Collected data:
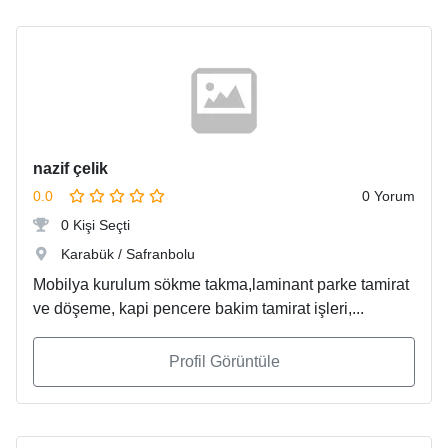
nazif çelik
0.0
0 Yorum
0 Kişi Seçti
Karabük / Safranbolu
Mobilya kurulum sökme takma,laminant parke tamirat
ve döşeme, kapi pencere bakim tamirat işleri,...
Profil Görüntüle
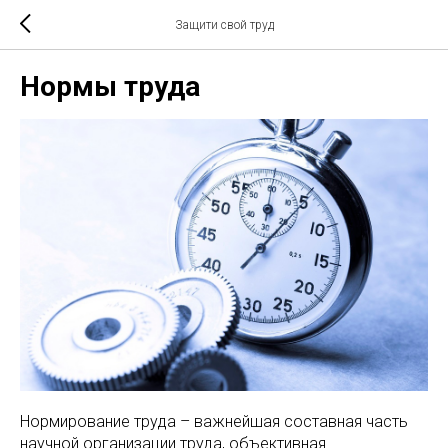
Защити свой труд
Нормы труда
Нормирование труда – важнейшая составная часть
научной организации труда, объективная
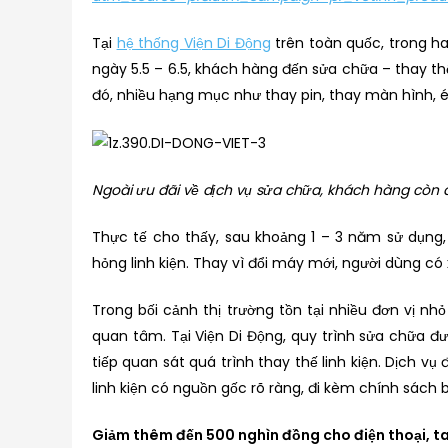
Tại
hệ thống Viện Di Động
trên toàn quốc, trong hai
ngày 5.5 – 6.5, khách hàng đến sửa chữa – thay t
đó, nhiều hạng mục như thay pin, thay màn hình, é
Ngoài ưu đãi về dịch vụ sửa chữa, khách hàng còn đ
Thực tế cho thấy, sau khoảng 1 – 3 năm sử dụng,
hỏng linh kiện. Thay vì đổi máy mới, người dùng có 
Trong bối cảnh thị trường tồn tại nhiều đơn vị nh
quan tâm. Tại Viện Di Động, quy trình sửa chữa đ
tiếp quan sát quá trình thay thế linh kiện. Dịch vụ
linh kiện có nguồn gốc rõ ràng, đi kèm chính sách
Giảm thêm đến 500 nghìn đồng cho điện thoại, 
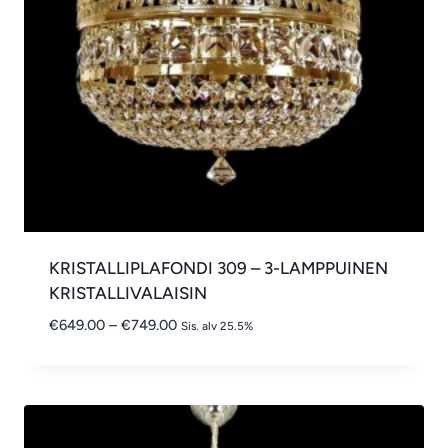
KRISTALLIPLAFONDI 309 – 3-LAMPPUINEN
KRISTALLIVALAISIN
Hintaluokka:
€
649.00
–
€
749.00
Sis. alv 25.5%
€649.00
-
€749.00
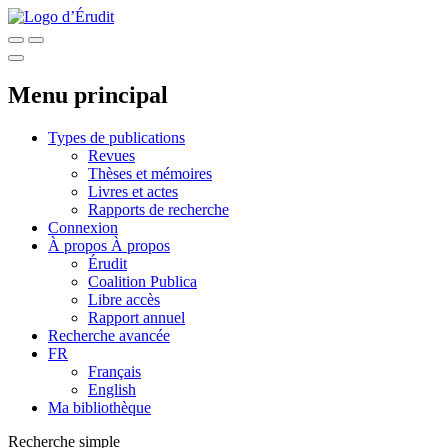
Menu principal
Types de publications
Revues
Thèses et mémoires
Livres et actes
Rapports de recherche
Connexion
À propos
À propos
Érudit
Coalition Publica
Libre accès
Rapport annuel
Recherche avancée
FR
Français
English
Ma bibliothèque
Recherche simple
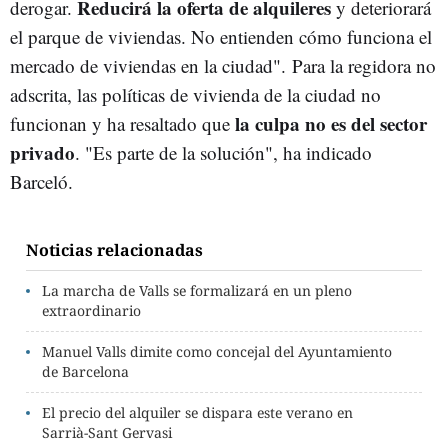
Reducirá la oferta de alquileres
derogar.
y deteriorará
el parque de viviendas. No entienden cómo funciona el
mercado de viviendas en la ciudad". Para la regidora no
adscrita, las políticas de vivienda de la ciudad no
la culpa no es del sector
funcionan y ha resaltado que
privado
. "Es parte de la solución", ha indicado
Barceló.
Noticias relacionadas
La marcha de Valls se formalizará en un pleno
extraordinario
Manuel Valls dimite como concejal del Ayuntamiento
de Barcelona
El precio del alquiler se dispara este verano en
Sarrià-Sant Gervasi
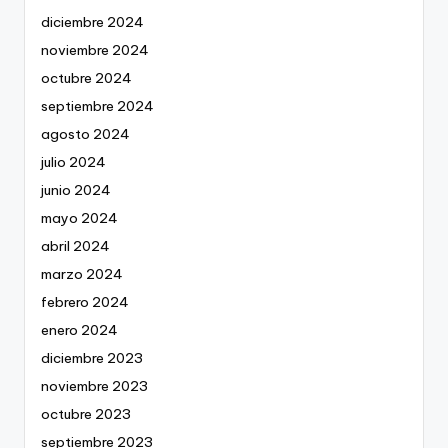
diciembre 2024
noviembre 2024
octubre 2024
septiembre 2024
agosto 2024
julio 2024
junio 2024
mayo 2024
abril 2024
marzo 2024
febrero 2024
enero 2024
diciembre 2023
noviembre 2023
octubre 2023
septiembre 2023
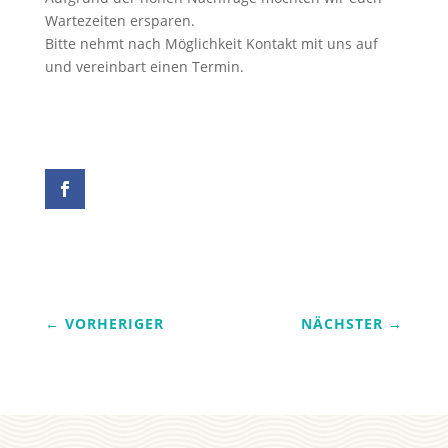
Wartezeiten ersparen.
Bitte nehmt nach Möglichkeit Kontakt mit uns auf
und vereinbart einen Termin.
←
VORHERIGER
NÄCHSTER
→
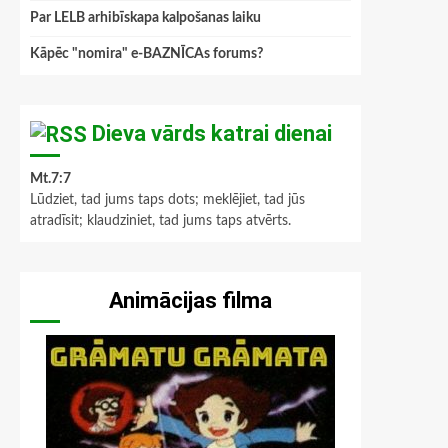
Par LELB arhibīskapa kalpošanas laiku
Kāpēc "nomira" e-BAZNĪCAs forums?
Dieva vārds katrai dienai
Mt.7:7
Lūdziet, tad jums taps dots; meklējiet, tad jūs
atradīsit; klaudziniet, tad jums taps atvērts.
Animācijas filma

...

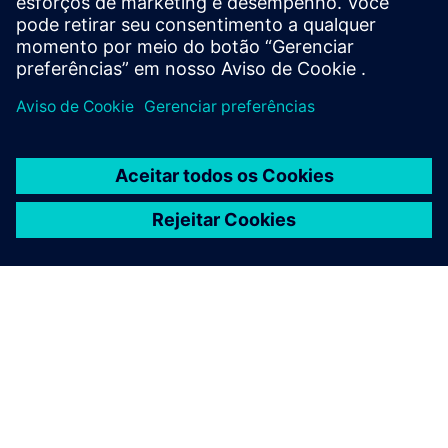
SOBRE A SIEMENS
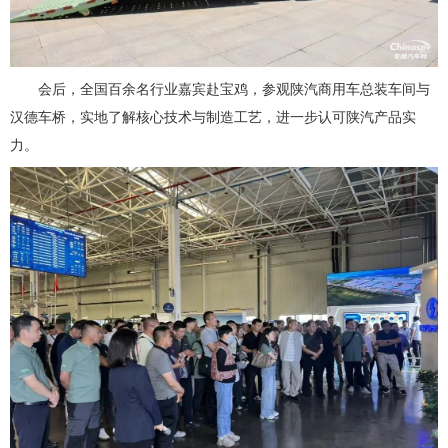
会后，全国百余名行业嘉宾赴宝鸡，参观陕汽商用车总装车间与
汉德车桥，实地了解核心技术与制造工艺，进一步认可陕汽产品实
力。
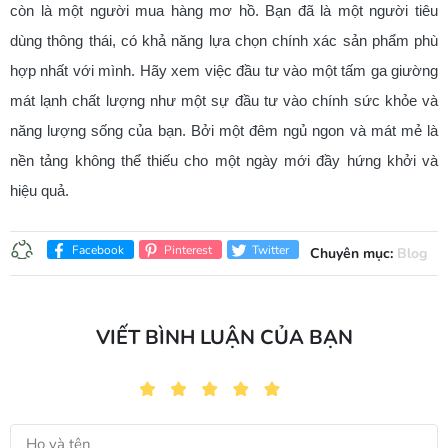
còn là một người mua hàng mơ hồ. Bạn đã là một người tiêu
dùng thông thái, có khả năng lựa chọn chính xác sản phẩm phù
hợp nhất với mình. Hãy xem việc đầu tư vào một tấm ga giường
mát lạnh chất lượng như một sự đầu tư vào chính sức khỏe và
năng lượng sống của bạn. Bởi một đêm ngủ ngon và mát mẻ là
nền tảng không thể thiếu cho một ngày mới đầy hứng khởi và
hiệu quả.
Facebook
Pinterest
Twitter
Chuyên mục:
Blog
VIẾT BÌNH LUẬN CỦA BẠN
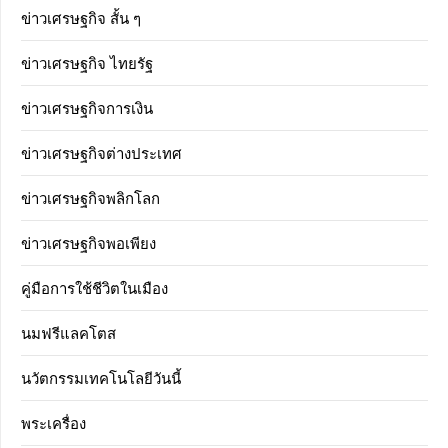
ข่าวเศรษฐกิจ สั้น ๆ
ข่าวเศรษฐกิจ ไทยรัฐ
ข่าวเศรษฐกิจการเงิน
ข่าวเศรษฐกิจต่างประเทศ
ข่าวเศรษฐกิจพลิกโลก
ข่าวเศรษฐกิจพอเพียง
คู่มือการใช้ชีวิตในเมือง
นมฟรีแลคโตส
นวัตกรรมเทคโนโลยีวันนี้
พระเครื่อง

- **What is needed**: Treat the line with "nazif çelik" as the start and the line with "Recherche simple" as the end, and return exactly that span of the data above, both ends included, without pictures.

- **Result of this task**:
nazif çelik
0.0
0 Yorum
0 Kişi Seçti
Karabük / Safranbolu
Mobilya kurulum sökme takma,laminant parke tamirat
ve döşeme, kapi pencere bakim tamirat işleri,...
Profil Görüntüle
Защити свой труд
Нормы труда
Нормирование труда – важнейшая составная часть
научной организации труда, объективная
Tại
hệ thống Viện Di Động
trên toàn quốc, trong hai
ngày 5.5 – 6.5, khách hàng đến sửa chữa – thay t
đó, nhiều hạng mục như thay pin, thay màn hình, é
Ngoài ưu đãi về dịch vụ sửa chữa, khách hàng còn đ
Thực tế cho thấy, sau khoảng 1 – 3 năm sử dụng,
hỏng linh kiện. Thay vì đổi máy mới, người dùng có 
Trong bối cảnh thị trường tồn tại nhiều đơn vị nh
quan tâm. Tại Viện Di Động, quy trình sửa chữa đ
tiếp quan sát quá trình thay thế linh kiện. Dịch vụ
linh kiện có nguồn gốc rõ ràng, đi kèm chính sách
Giảm thêm đến 500 nghìn đồng cho điện thoại, 
KRISTALLIPLAFONDI 309 – 3-LAMPPUINEN
KRISTALLIVALAISIN
Hintaluokka:
€
649.00
–
€
749.00
Sis. alv 25.5%
€649.00
-
€749.00
Menu principal
Types de publications
Revues
Thèses et mémoires
Livres et actes
Rapports de recherche
Connexion
À propos
À propos
Érudit
Coalition Publica
Libre accès
Rapport annuel
Recherche avancée
FR
Français
English
Ma bibliothèque
Recherche simple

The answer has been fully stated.